On one extreme, you have the extremely permissive OSS licenses such as BSD and gang. What this license essentially means is that you are pretty much free to do whatever you want with it, including using it in commercial products without giving away your source code. However, you will need to mention in your product and documentation that you are using the BSD code and that the original authors are exempt from all liabilities.

This is one of the easiest OSS licenses to use in proprietary products. Just take the code, do what you need with it and then sell it. All you need to do is to mention that you have used that code and promise that you will never sue the original authors. That’s it!

On the other extreme, you have the extremely viral OSS licenses such as GPL and gang. This is the license that Steve Balmer calls a cancer because it is infectious. It is very clear in the language that any software that contains GPL code must be at least as free as the GPL and no distribution rights can be taken away from the customers.

This essentially means that if you use GPL code in your product, you cannot do anything that will prevent your customers from using that code in whatever way that they like. GPL3 has very specific language that nullifies patents and attacks digital rights management. In fact, you cannot even stop your customer from reselling your product ad verbatim if they want to.

One misconception that most people in Malaysia have is that OSS is a development license – meaning that if they do not make changes to the original code or develop it, there is no need to open source it. This is only true for LGPL and gang, which require all changes, modifications and additions to the original code to be given away as LGPL. However, it is untrue for either of the previous extremes.
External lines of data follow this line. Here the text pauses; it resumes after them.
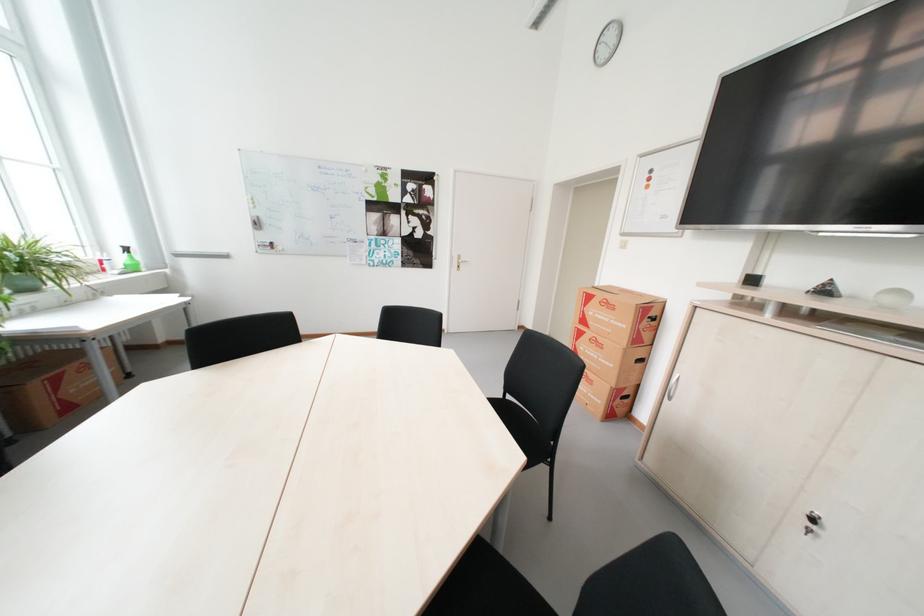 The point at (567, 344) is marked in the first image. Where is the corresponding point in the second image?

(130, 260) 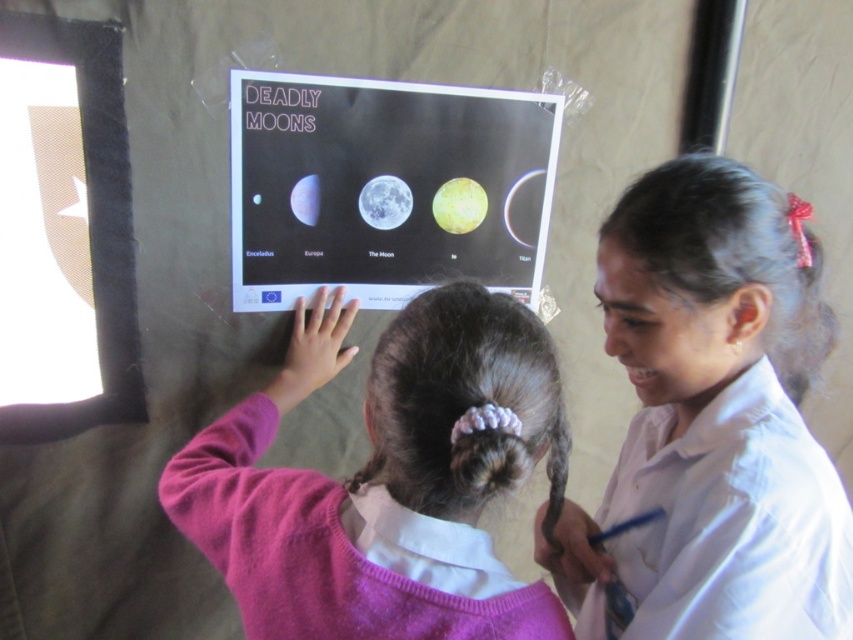 You are an observer standing in front of the poster titled DEADLY MOONS. You notice two people nearby. The person wearing the white shirt at upper right and the person in the pink sweater at upper center. Which of these two items of clothing is narrower in width?

The white shirt at upper right has a lesser width compared to the pink sweater at upper center, so the white shirt at upper right is narrower. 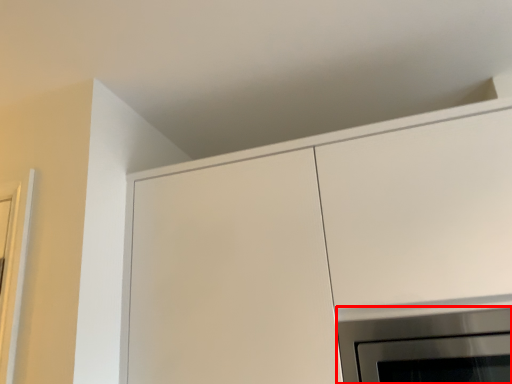 Question: In this image, where is appliance (annotated by the red box) located relative to cabinetry?

Choices:
 (A) left
 (B) right

Answer: (B) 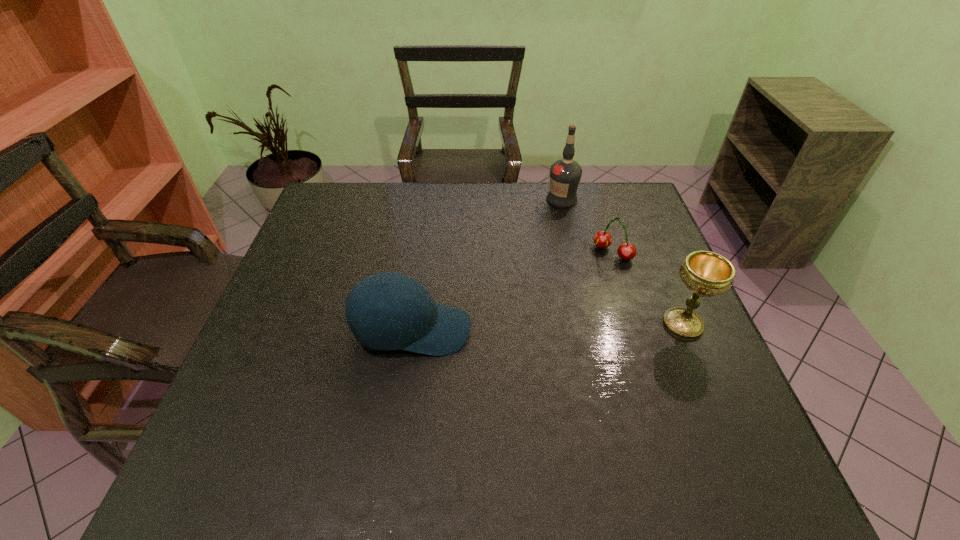 Find the location of a particular element. The height and width of the screenshot is (540, 960). the leftmost object is located at coordinates (419, 325).

At what (x,y) coordinates should I click in order to perform the action: click on the third tallest object. Please return your answer as a coordinate pair (x, y). This screenshot has width=960, height=540. Looking at the image, I should click on (419, 325).

Image resolution: width=960 pixels, height=540 pixels. Find the location of `the rightmost object`. the rightmost object is located at coordinates (705, 273).

This screenshot has height=540, width=960. In order to click on the second tallest object in this screenshot , I will do `click(705, 273)`.

At what (x,y) coordinates should I click in order to perform the action: click on the second farthest object. Please return your answer as a coordinate pair (x, y). The height and width of the screenshot is (540, 960). Looking at the image, I should click on (626, 251).

The height and width of the screenshot is (540, 960). Find the location of `the second object from right to left`. the second object from right to left is located at coordinates (626, 251).

The height and width of the screenshot is (540, 960). In order to click on the farthest object in this screenshot , I will do `click(565, 174)`.

The image size is (960, 540). In order to click on the second object from left to right in this screenshot , I will do `click(565, 174)`.

Where is `blank space located on the front-facing side of the baseball cap`? The image size is (960, 540). blank space located on the front-facing side of the baseball cap is located at coordinates (580, 330).

Locate an element on the screen. vacant region located on the front of the chalice is located at coordinates (705, 375).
The trouble with most proprietary businesses in Malaysia is that they do not comprehend OSS. OSS licences do not prohibit you from charging money for your products. In fact, you are encouraged to charge money for it so that you have clear proof of distribution, which means that the OSS license can be clearly enforced. You will find open source companies worth billions of dollars amongst the Fortune 500.

Professionally, I always recommend that my clients stay away from GPL code unless they know exactly what they want to do with their products. There is nothing wrong with GPL except that staying away from it gives us flexibility to decide on whether or not to distribute our source code later – once there is a clear business case for it either way.

I was recently told by a colleague that he was informed by legal that we should give away our GPL derived code but practically, we would not need to. That is the kind of legal-doublespeak that makes me hate lawyers.